I enjoy a good climb.  A nice singletrack that tractor-beams me up.  Nice flowing trail with interesting features that makes me want to clean it up.  Not overly steep, eroded trail with mad roots showing where the trail has gotten wider and wider and is just asthetically shitty, and not never ending washed out 2track.  But a good climb that allows me to keep it rolling,  is well thought out and sustainable, I LOVE them.  Granny gear grinds IMO require no real bike handleing, just cardio.  A bunch of XC racer types here in town can tear my legs off of stupid shitty climbs.  On the DH they are so far off the back sometimes I worry about them and almost go back.  Descending technical DH singletrack requires an emense amount of skill and real sound technique on braking, cornering, jumping, pumping, unweighting, manuals....  Grind up a hill just requires a granny gear and some lungs.  I couldn't disagree more with austins perpective, but I still LOVE well thought out ascents.  Waterbury VT climb up to Burning Spear.  The climb to peek a view in Stowe. (never made it all in one shot, though I have made every section....hardest move is the last 20 feet and I made it once, but dabbed earlier...and I've made everything else and dabbed there a few times)  Both are awesome, devistating, doable, misty climbs that I love.


----------



## JD (Jun 1, 2009)

MR. evil said:


> So you are saying that this is only 10% skill?
> http://www.ellsworthbikes.com/mobilerider/?video_id=12415



That guy can rock, but those trails are absolutely gross!!!  
I'd rather rip buffed out shit like this...which is obviously only 10 percent skill...


----------



## Marc (Jun 2, 2009)

I do get some sort of sick, masochistic pleasure from climbing.  I think it's the sense of accomplishment.  I've ridden up Killington almost every year I've been going there (about nine years maybe?) and the sense of satisfaction is amazing.  Only rivaled by the sense of pants wetting terror as you realize you're now about to ride down Killington, half the time on wet, greasy, steep trails with noodly legs and tired everything else.
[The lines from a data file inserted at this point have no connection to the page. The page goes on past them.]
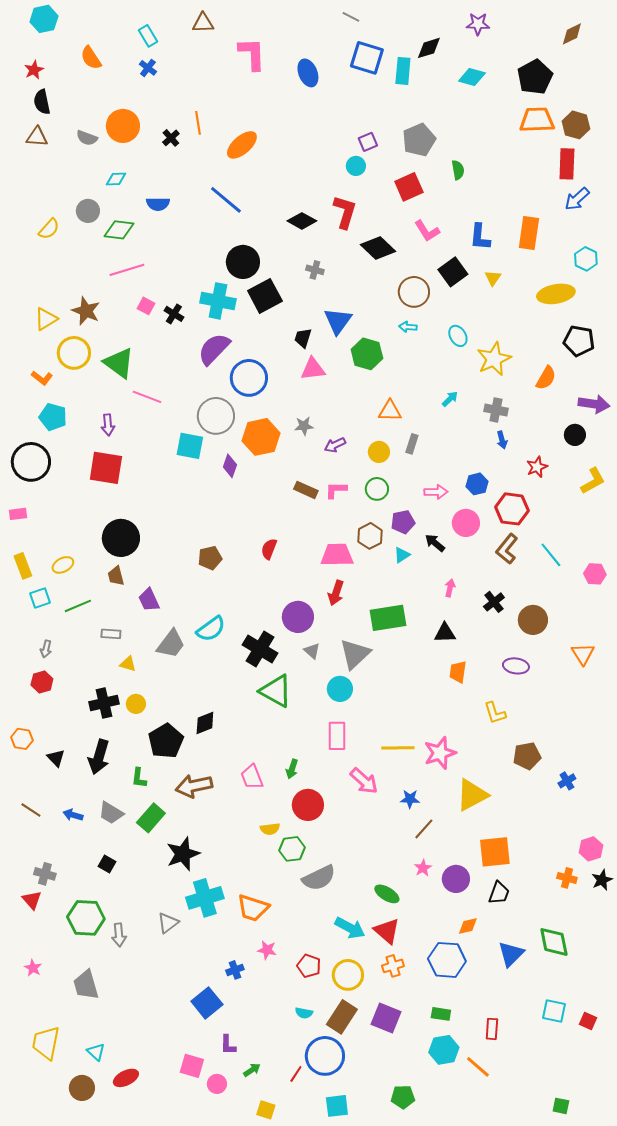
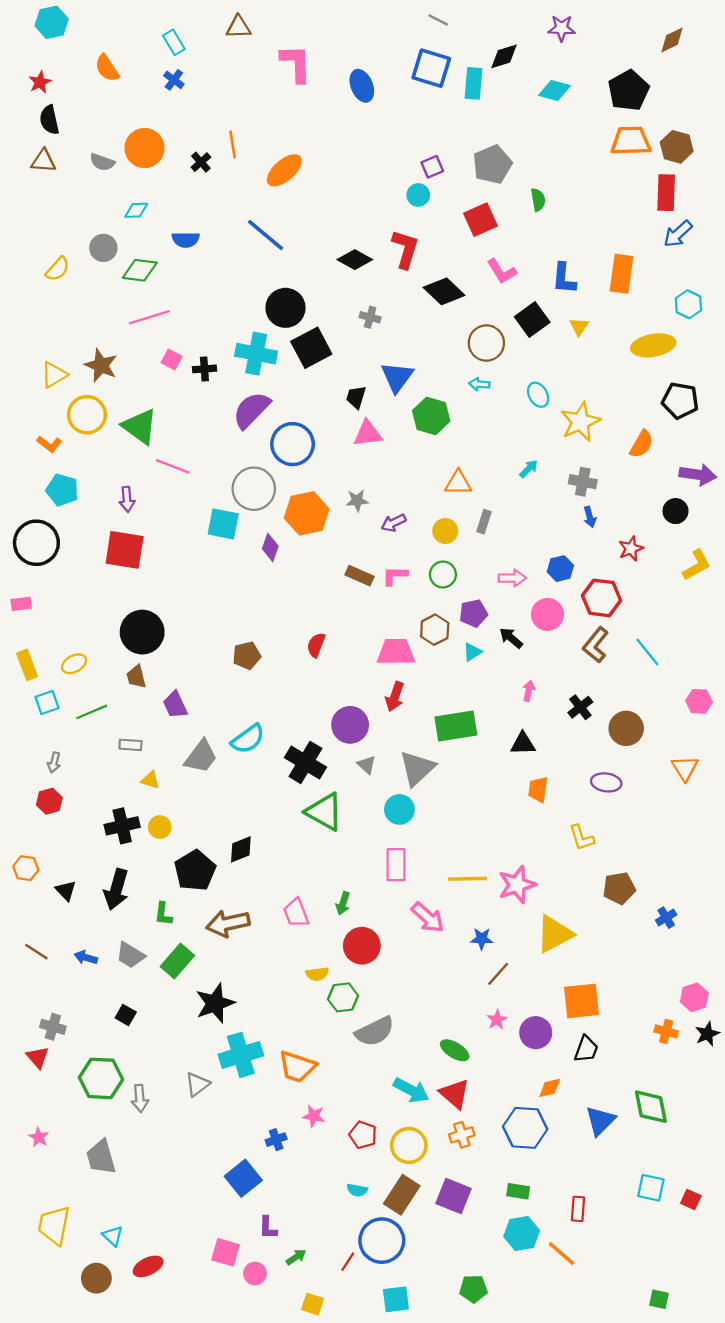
gray line: (351, 17) -> (438, 20), moved
black cross: (174, 314) -> (204, 369), turned -36
pink hexagon: (595, 574) -> (699, 701), moved

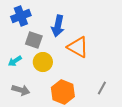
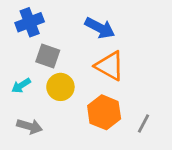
blue arrow: (58, 26) -> (100, 28), moved, turned -75
orange hexagon: (63, 92) -> (104, 112), moved

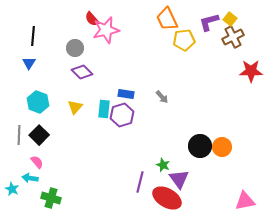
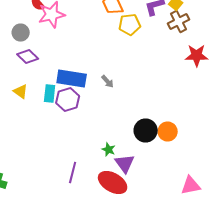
blue rectangle: (126, 94) -> (72, 78), size x1.8
yellow triangle: (75, 107) -> (21, 92), turned -35
purple line: (140, 182) -> (73, 172), moved

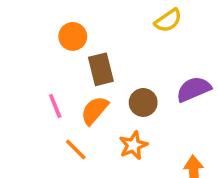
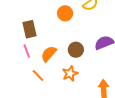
orange circle: (73, 36) -> (65, 13), moved
brown rectangle: (101, 69) -> (30, 29), moved

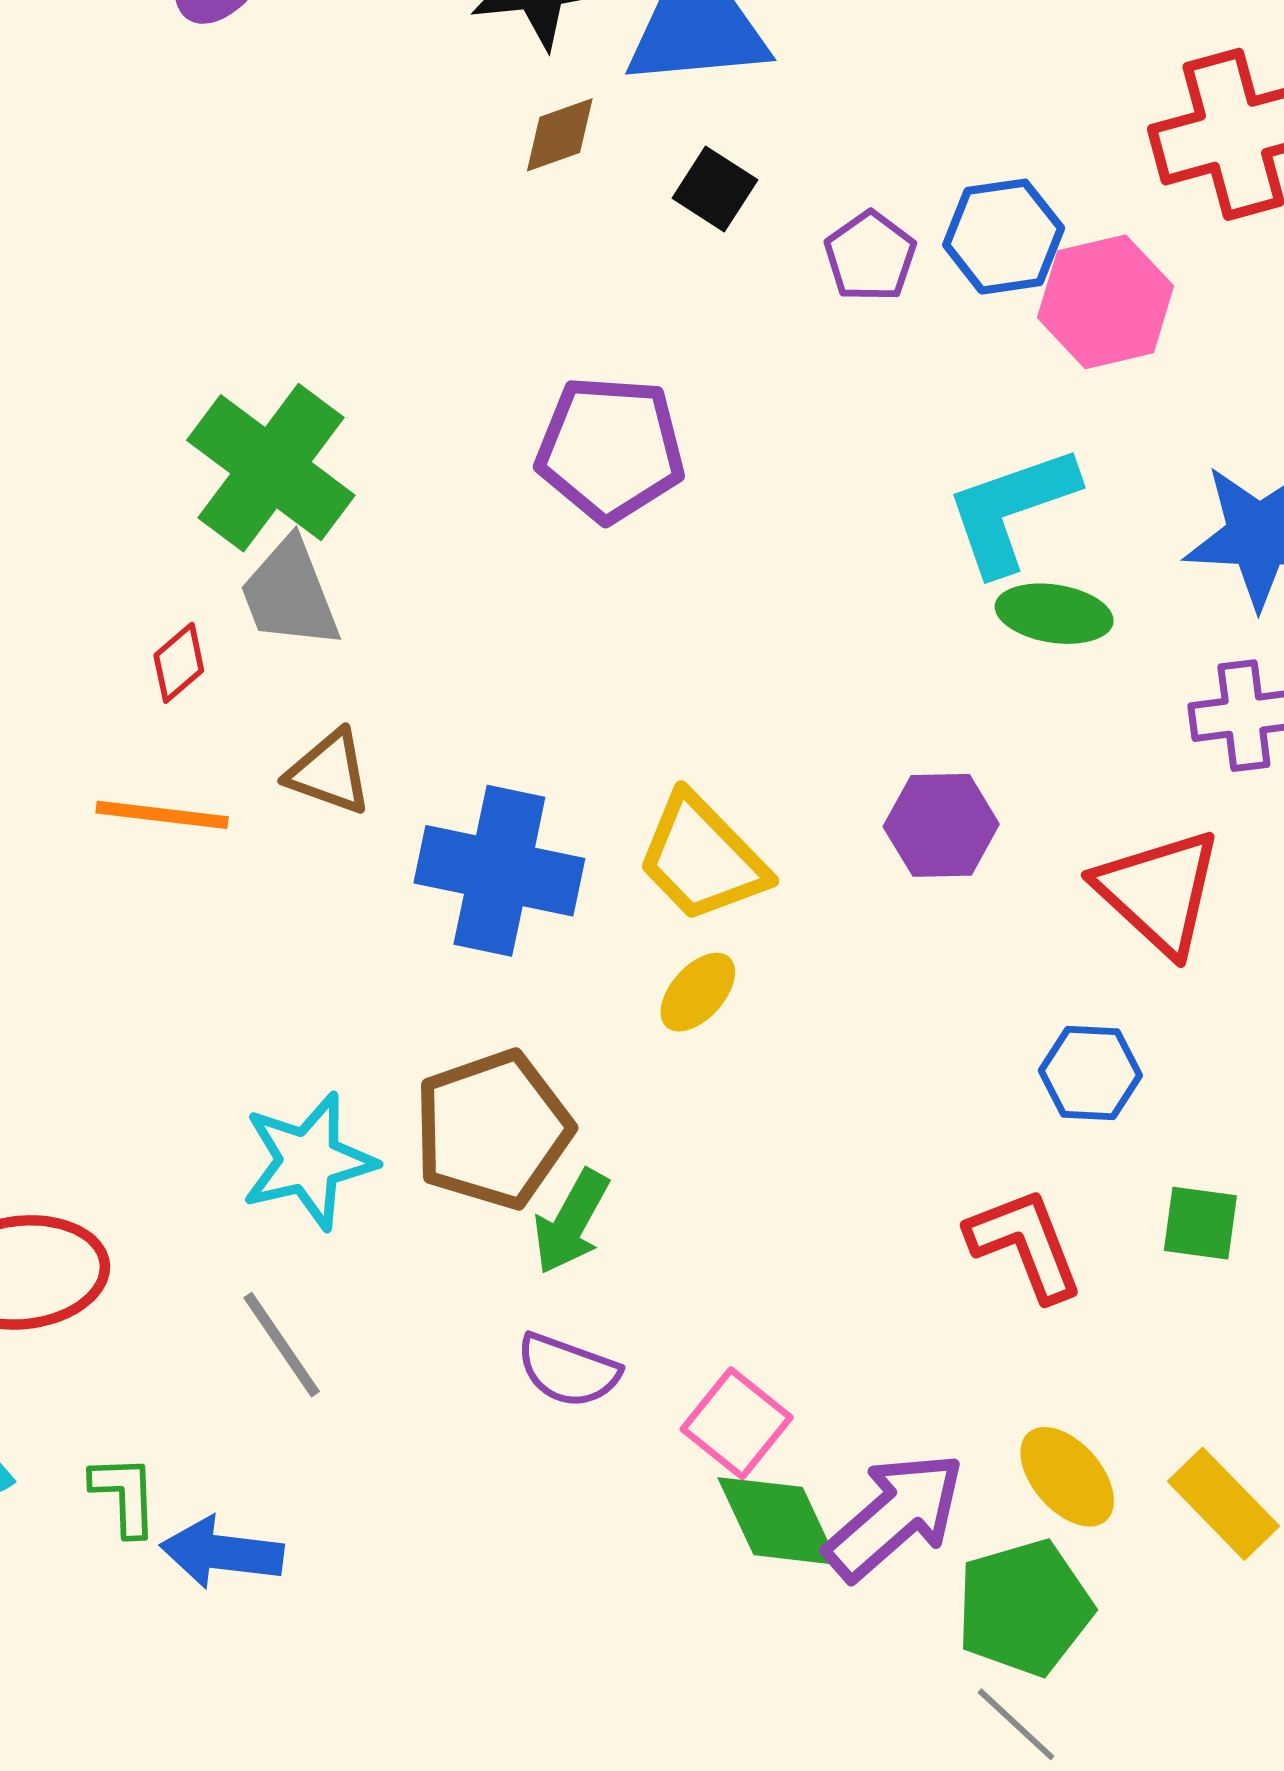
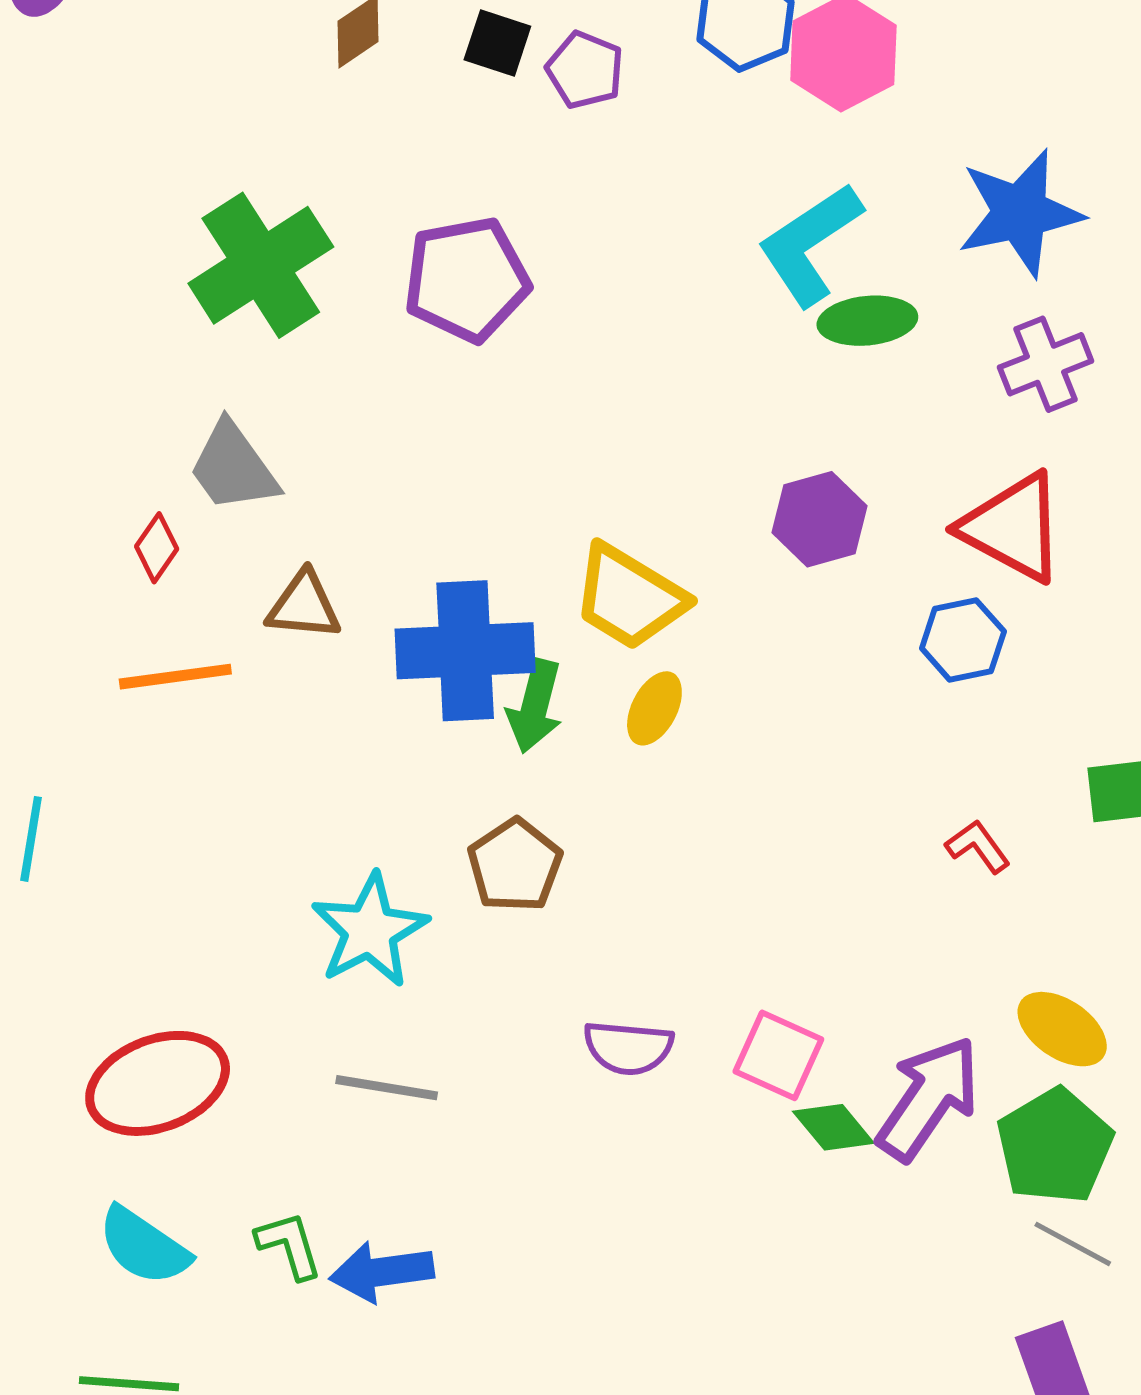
purple pentagon: (870, 256) -> (585, 70), moved
green cross: (271, 468) -> (261, 265), moved, turned 35
blue hexagon: (1090, 1073) -> (963, 640), moved
brown pentagon: (493, 1130) -> (515, 865), size x0.7
green arrow: (571, 1222) -> (535, 706), moved
red L-shape: (1025, 1244) -> (978, 846), size x0.6
gray line: (282, 1345) -> (387, 1088), turned -32
green diamond: (778, 1521) -> (833, 1127), size x0.7

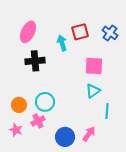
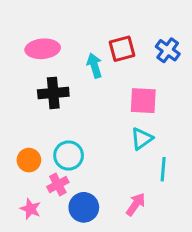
pink ellipse: (28, 32) -> (43, 49), turned 60
pink star: (16, 130) -> (30, 209), moved
blue circle: (65, 137) -> (84, 207), moved

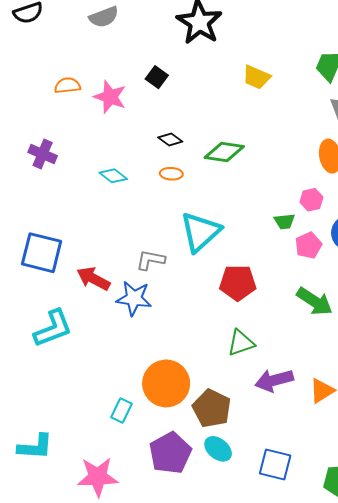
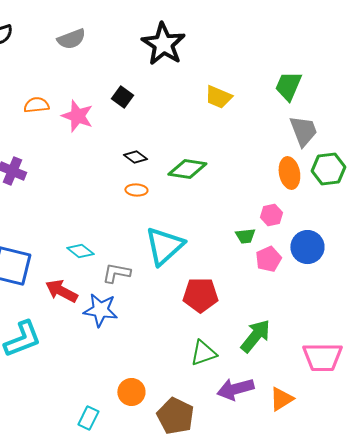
cyan diamond: (113, 176) -> (80, 251), moved
green arrow: (315, 301) -> (255, 336), moved, turned -84
orange circle: (166, 383) -> (131, 392), size x0.6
Climbing on the road is different for me because I don't have long climbs around here.  Some moderate length at best... maybe a mile at the most, but most of them are also very steep.  Some right around my house approach 20% grade.  I still enjoy it, and I still seek them out for the sense of accomplishment and the endurance gains, but I do wish I had some longer, 6-8% average grade climbs around.


----------



## bvibert (Jun 2, 2009)

JD said:


> That guy can rock, but those trails are absolutely gross!!!
> I'd rather rip buffed out shit like this...which is obviously only 10 percent skill...



 Wow, sick stuff there!


----------



## MR. evil (Jun 2, 2009)

JD said:


> That guy can rock, but those trails are absolutely gross!!!



That was filmed at Whistler. Those rock faces and roots were so wet I would kill myself trying to hike down them.


----------



## MR. evil (Jun 2, 2009)

bvibert said:


> Wow, sick stuff there!



Did you watch the link I posted? Insane is the only word for some of the stuff that guy is riding. The first minute of the vid is slow, but after that it gets really cool.


----------



## bvibert (Jun 2, 2009)

MR. evil said:


> Did you watch the link I posted? Insane is the only word for some of the stuff that guy is riding. The first minute of the vid is slow, but after that it gets really cool.



I watched it, pretty intense terrain.  Not anything that I'm ever likely to ride, especially in those conditions.  I was more impressed by all the features in JD's video though.  The raised ladder bridges with gap jumps in the middle were pretty sick, IMHO.


----------



## Gremf (Jun 2, 2009)

It's a love hate relationship but the payoff is the opportunity to ride fast down hill.


----------



## Greg (Jun 2, 2009)

Marc said:


> I do get some sort of sick, masochistic pleasure from climbing.



I'm starting to get this. Smoothing out a long climb is oddly exhilarating.


----------



## bvibert (Jun 2, 2009)

Greg said:


> I'm starting to get this. Smoothing out a long climb is oddly exhilarating.



I will get that stupid fat kid climb eventually, and when I do it's gonna be SWEET!

I keep getting stuck on that stupid rock, I'll get my front tire over it no problem, but then I hit a pedal on it trying to get the rest of the way over... :smash:


----------



## Greg (Jun 2, 2009)

bvibert said:


> I will get that stupid fat kid climb eventually, and when I do it's gonna be SWEET!
> 
> I keep getting stuck on that stupid rock, I'll get my front tire over it no problem, but then I hit a pedal on it trying to get the rest of the way over... :smash:



Stay towards the right third of it. Session it a bit next time.


----------



## JD (Jun 3, 2009)

Greg said:


> I'm starting to get this. Smoothing out a long climb is oddly exhilarating.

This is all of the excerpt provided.